Trabalho de Silvana Mendes desenvolvido para o artigo “Tecendo Modas e Memórias com Catherine E. Mckinley”, de Hanayrá Negreiro, para revista Elle Brasil, 2021. Foto: Cortesia da artista

DA: É fato que a produção artística brasileira vai além das barreiras geográficas do Sul-Sudeste do país. Como você observa esse movimento a partir da sua atuação no Maranhão, onde vive e trabalha?

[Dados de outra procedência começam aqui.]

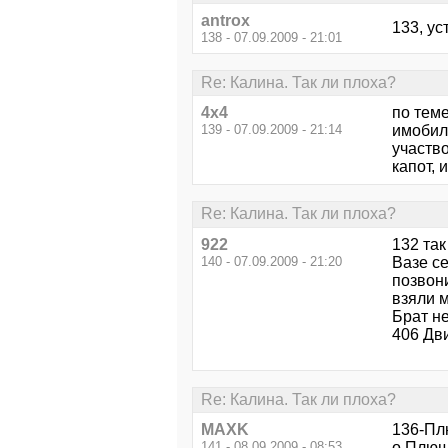
antrox
133, ус
138 - 07.09.2009 - 21:01
Re: Калина. Так ли плоха?
4x4
по теме
139 - 07.09.2009 - 21:14
имобилл
участво
капот, и
Re: Калина. Так ли плоха?
922
132 так
140 - 07.09.2009 - 21:20
Вазе се
позвон
взяли м
Брат не
406 Дви
Re: Калина. Так ли плоха?
MAXK
136-Пл
141 - 08.09.2009 - 08:53
о Плюшк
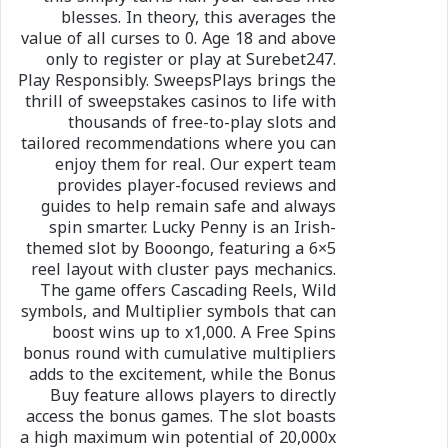
blesses. In theory, this averages the
value of all curses to 0. Age 18 and above
only to register or play at Surebet247.
Play Responsibly. SweepsPlays brings the
thrill of sweepstakes casinos to life with
thousands of free-to-play slots and
tailored recommendations where you can
enjoy them for real. Our expert team
provides player-focused reviews and
guides to help remain safe and always
spin smarter. Lucky Penny is an Irish-
themed slot by Booongo, featuring a 6×5
reel layout with cluster pays mechanics.
The game offers Cascading Reels, Wild
symbols, and Multiplier symbols that can
boost wins up to x1,000. A Free Spins
bonus round with cumulative multipliers
adds to the excitement, while the Bonus
Buy feature allows players to directly
access the bonus games. The slot boasts
a high maximum win potential of 20,000x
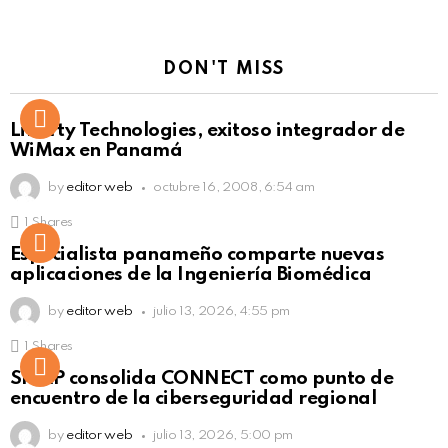
DON'T MISS
Liberty Technologies, exitoso integrador de
WiMax en Panamá
by
editor web
octubre 16, 2008, 6:54 am
1
Shares
Not Safe For Work
Especialista panameño comparte nuevas
Click to view this post
aplicaciones de la Ingeniería Biomédica
by
editor web
julio 13, 2026, 4:55 pm
1
Shares
Not Safe For Work
SISAP consolida CONNECT como punto de
Click to view this post
encuentro de la ciberseguridad regional
by
editor web
julio 13, 2026, 5:00 pm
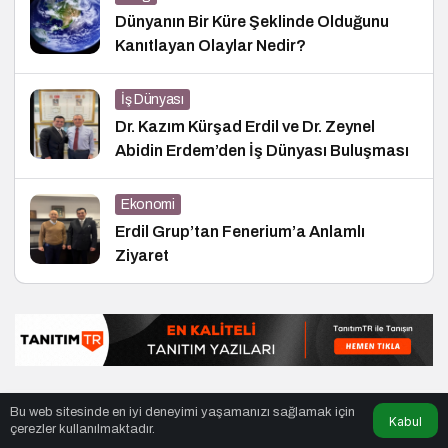
Dünyanın Bir Küre Şeklinde Olduğunu
Kanıtlayan Olaylar Nedir?
İş Dünyası
Dr. Kazım Kürşad Erdil ve Dr. Zeynel
Abidin Erdem’den İş Dünyası Buluşması
Ekonomi
Erdil Grup’tan Fenerium’a Anlamlı
Ziyaret
Bu web sitesinde en iyi deneyimi yaşamanızı sağlamak için
Kabul
© Telif Hakkı 27.01.2011, Tüm Hakları Saklıdır.
haber
,
haberler
,
çerezler kullanılmaktadır.
gezilecek yerler
,
en iyiler listesi
,
bihaber
,
startup
,
sağlıklı
,
eshaber
,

SM: Essa é uma das grandes questões atualmente para mim…. De como ainda em 2021 precisamos apontar como a xenofobia nos afeta profissionalmente, e como a invisibilidade em relação a outras regiões do Brasil nos tira a possibilidade de não só trabalhar, mas de fazer com que nos enxerguem como potências e possibilidades reais e não como uma caricatura ou “token” do que se é ser artista nordestino. É uma luta constante de se posicionar e afirmar que podemos falar por nós mesmos.

DA: Você tem acompanhado a produção de outros/as/es artistas? Poderia comentar sobre?

SM: Sim, bastante! Principalmente por conta da pandemia e isolamento social, comecei a ter mais acesso a muitos artistas e produções que antes não tive e foi bem significativo poder até trocar ideia com algumas pessoas que são referência para mim e também poder dialogar com quem se interessa pelo meu trabalho, muitos, inclusive, conheci através do Projeto Afro, que é uma das plataformas que há tempos acompanho e admiro muito!